Boundless presents a fundamental solution to blockchain scalability problems. By utilizing RISC Zero's zkVM technology to process complex computations off-chain and efficiently verify only result accuracy on-chain, it overcomes the structural limitations of existing blockchain networks like Ethereum.

Boundless's greatest differentiator is that it has built the zero-knowledge proof generation process into a decentralized proof market, going beyond simply improving technical performance. This system, where anyone can participate as a prover, provide computational resources, and receive compensation, establishes a sustainable foundation where the network can autonomously grow and be maintained without subsidies from central entities.
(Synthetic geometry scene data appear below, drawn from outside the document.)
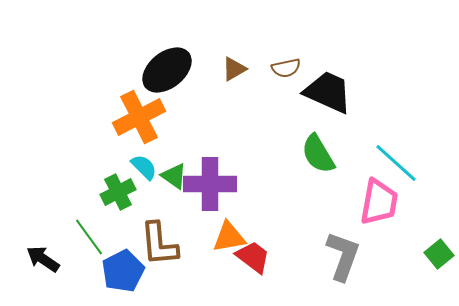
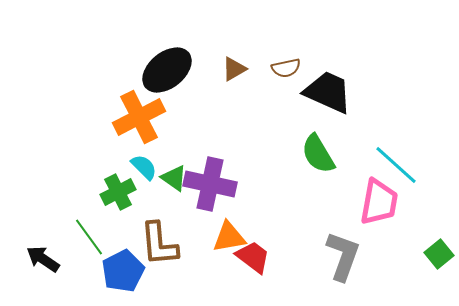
cyan line: moved 2 px down
green triangle: moved 2 px down
purple cross: rotated 12 degrees clockwise
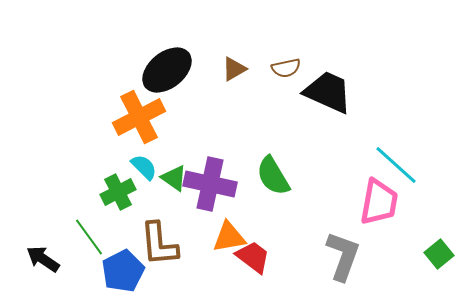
green semicircle: moved 45 px left, 22 px down
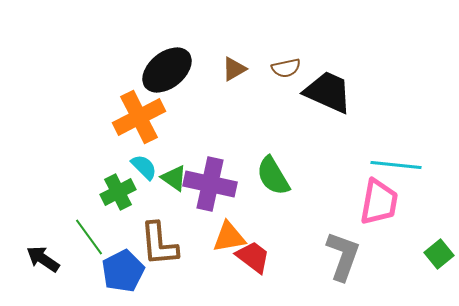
cyan line: rotated 36 degrees counterclockwise
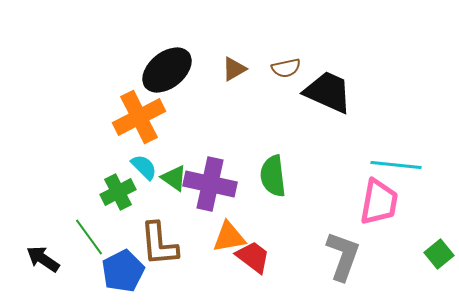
green semicircle: rotated 24 degrees clockwise
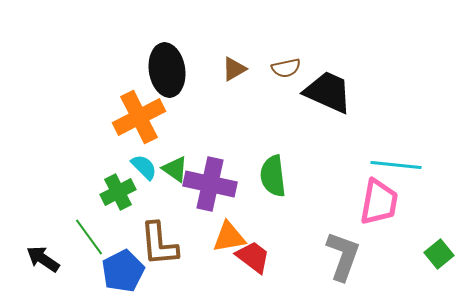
black ellipse: rotated 60 degrees counterclockwise
green triangle: moved 1 px right, 9 px up
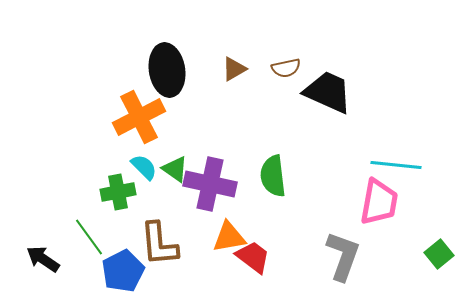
green cross: rotated 16 degrees clockwise
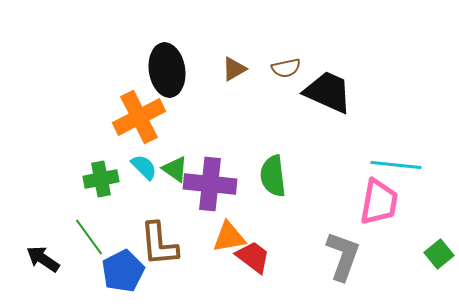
purple cross: rotated 6 degrees counterclockwise
green cross: moved 17 px left, 13 px up
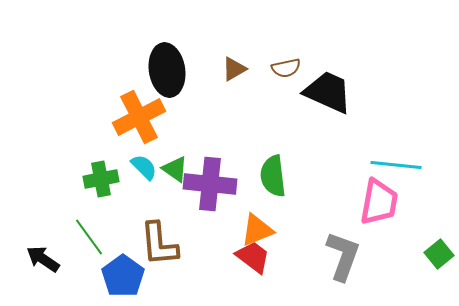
orange triangle: moved 28 px right, 7 px up; rotated 12 degrees counterclockwise
blue pentagon: moved 5 px down; rotated 9 degrees counterclockwise
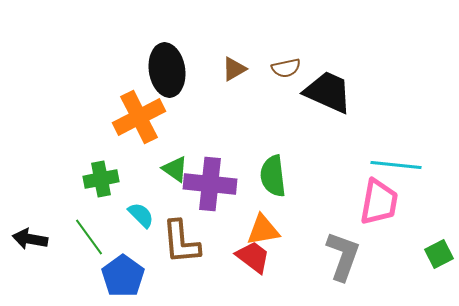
cyan semicircle: moved 3 px left, 48 px down
orange triangle: moved 6 px right; rotated 12 degrees clockwise
brown L-shape: moved 22 px right, 2 px up
green square: rotated 12 degrees clockwise
black arrow: moved 13 px left, 20 px up; rotated 24 degrees counterclockwise
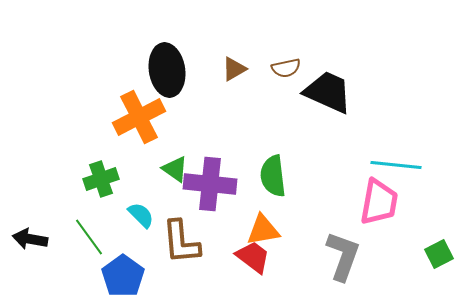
green cross: rotated 8 degrees counterclockwise
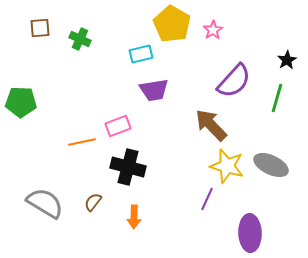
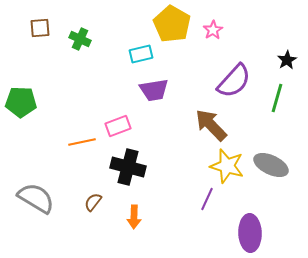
gray semicircle: moved 9 px left, 5 px up
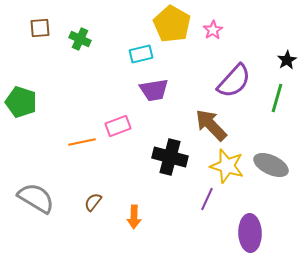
green pentagon: rotated 16 degrees clockwise
black cross: moved 42 px right, 10 px up
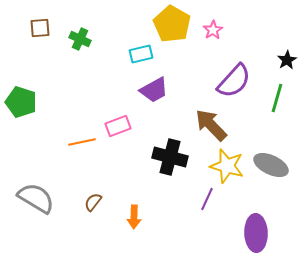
purple trapezoid: rotated 20 degrees counterclockwise
purple ellipse: moved 6 px right
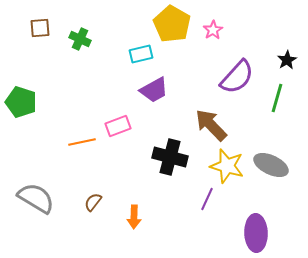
purple semicircle: moved 3 px right, 4 px up
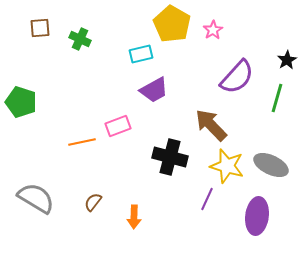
purple ellipse: moved 1 px right, 17 px up; rotated 9 degrees clockwise
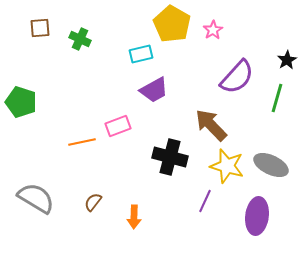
purple line: moved 2 px left, 2 px down
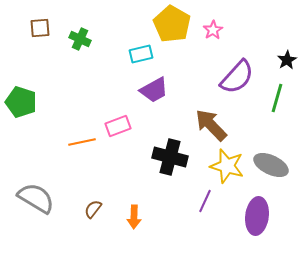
brown semicircle: moved 7 px down
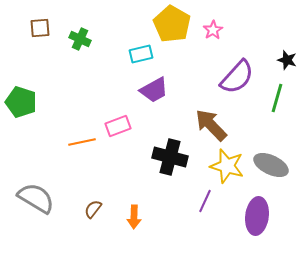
black star: rotated 24 degrees counterclockwise
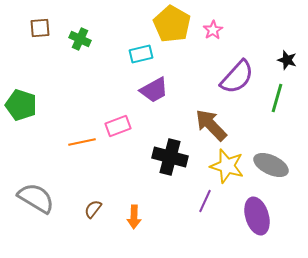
green pentagon: moved 3 px down
purple ellipse: rotated 24 degrees counterclockwise
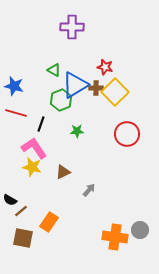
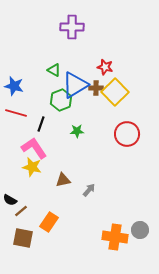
brown triangle: moved 8 px down; rotated 14 degrees clockwise
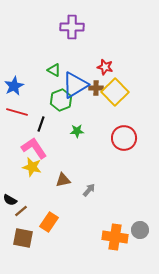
blue star: rotated 30 degrees clockwise
red line: moved 1 px right, 1 px up
red circle: moved 3 px left, 4 px down
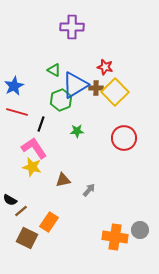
brown square: moved 4 px right; rotated 15 degrees clockwise
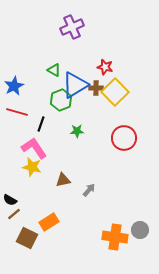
purple cross: rotated 25 degrees counterclockwise
brown line: moved 7 px left, 3 px down
orange rectangle: rotated 24 degrees clockwise
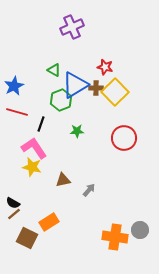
black semicircle: moved 3 px right, 3 px down
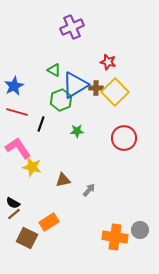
red star: moved 3 px right, 5 px up
pink L-shape: moved 16 px left
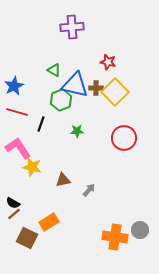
purple cross: rotated 20 degrees clockwise
blue triangle: rotated 44 degrees clockwise
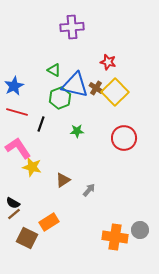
brown cross: rotated 32 degrees clockwise
green hexagon: moved 1 px left, 2 px up
brown triangle: rotated 21 degrees counterclockwise
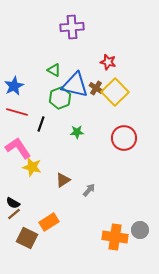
green star: moved 1 px down
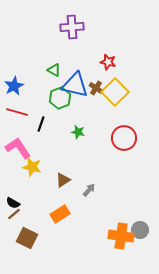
green star: moved 1 px right; rotated 16 degrees clockwise
orange rectangle: moved 11 px right, 8 px up
orange cross: moved 6 px right, 1 px up
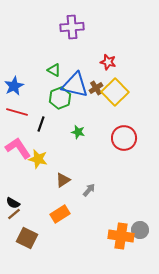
brown cross: rotated 24 degrees clockwise
yellow star: moved 6 px right, 8 px up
However, while Boundless has a vision to expand into various industrial fields such as AI, financial simulation, and large-scale data analysis, the demand and collaboration cases confirmed to date are concentrated within the blockchain industry. Therefore, it is necessary to closely monitor mainnet operation performance and proof of technical reliability regarding whether Boundless can actually expand beyond blockchain into traditional industry sectors.

If Boundless successfully addresses these challenges and is adopted across various industrial fields beyond blockchain, it is expected to become a major case demonstrating the potential for zkVM technology to establish itself as general-purpose computing infrastructure, while showing that verifiable computing provides practical value across industries.